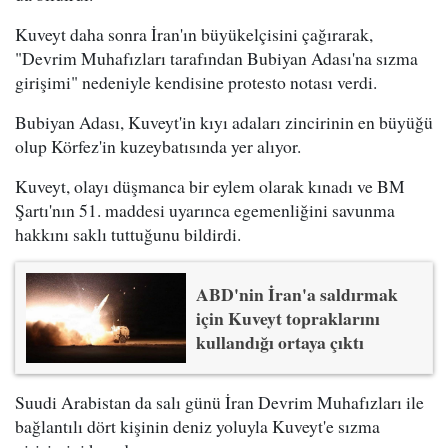
Kuveyt daha sonra İran'ın büyükelçisini çağırarak,
"Devrim Muhafızları tarafından Bubiyan Adası'na sızma
girişimi" nedeniyle kendisine protesto notası verdi.
Bubiyan Adası, Kuveyt'in kıyı adaları zincirinin en büyüğü
olup Körfez'in kuzeybatısında yer alıyor.
Kuveyt, olayı düşmanca bir eylem olarak kınadı ve BM
Şartı'nın 51. maddesi uyarınca egemenliğini savunma
hakkını saklı tuttuğunu bildirdi.
ABD'nin İran'a saldırmak
için Kuveyt topraklarını
kullandığı ortaya çıktı
Suudi Arabistan da salı günü İran Devrim Muhafızları ile
bağlantılı dört kişinin deniz yoluyla Kuveyt'e sızma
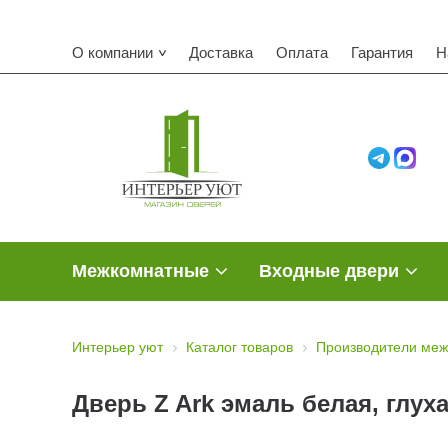
О компании
Доставка
Оплата
Гарантия
Н
Межкомнатные
Входные двери
Интерьер уют
Каталог товаров
Производители меж
Дверь Z Ark эмаль белая, глух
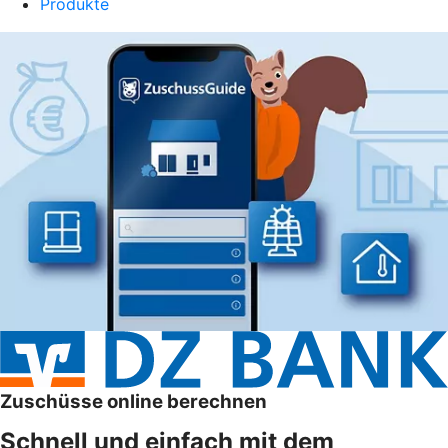
Produkte
Zuschüsse online berechnen
Schnell und einfach mit dem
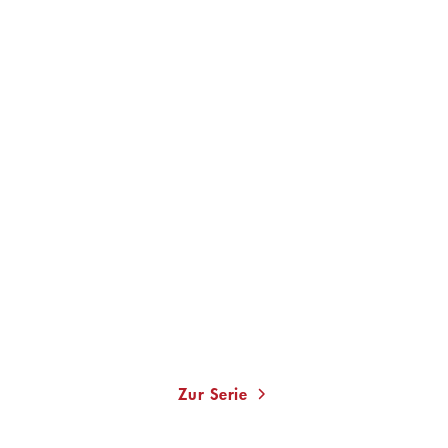
MONIKA PEETZ
Flaschenpost aus der
Vergangenheit ...
Taschenbuch
12,00
€
*
Merken
Zur Serie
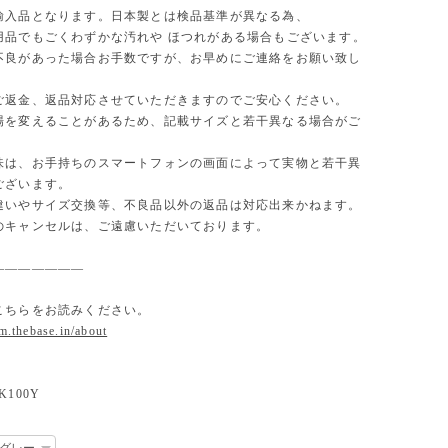
輸入品となります。日本製とは検品基準が異なる為、
用品でもごくわずかな汚れや ほつれがある場合もございます。
不良があった場合お手数ですが、お早めにご連絡をお願い致し
ご返金、返品対応させていただきますのでご安心ください。
場を変えることがあるため、記載サイズと若干異なる場合がご
味は、お手持ちのスマートフォンの画面によって実物と若干異
ございます。
違いやサイズ交換等、不良品以外の返品は対応出来かねます。
のキャンセルは、ご遠慮いただいております。
———————
こちらをお読みください。
om.thebase.in/about
100Y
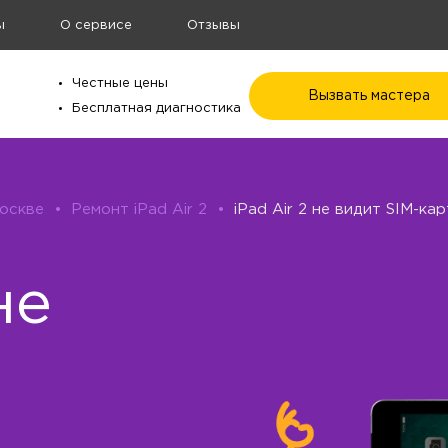
ы
О сервисе
Отзывы
Честные цены
Вызвать мастера
Бесплатная диагностика
Москве
•
Ремонт iPad Air 2
•
iPad Air 2 не видит SIM-ка
не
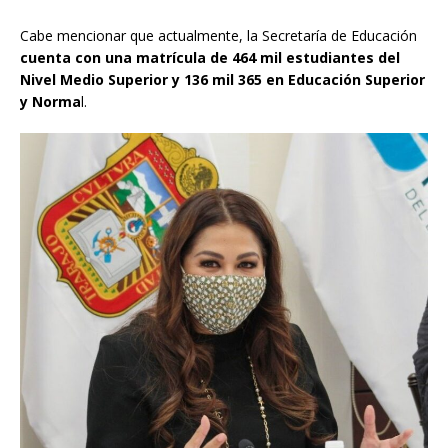
Cabe mencionar que actualmente, la Secretaría de Educación
cuenta con una matrícula de 464 mil estudiantes del
Nivel Medio Superior y 136 mil 365 en Educación Superior
y Norma
l.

■ **What to produce**
Only lines of the material that contain the word "sızma" belong in the answer; copy each one.

■ **Exercise output**
"Devrim Muhafızları tarafından Bubiyan Adası'na sızma
bağlantılı dört kişinin deniz yoluyla Kuveyt'e sızma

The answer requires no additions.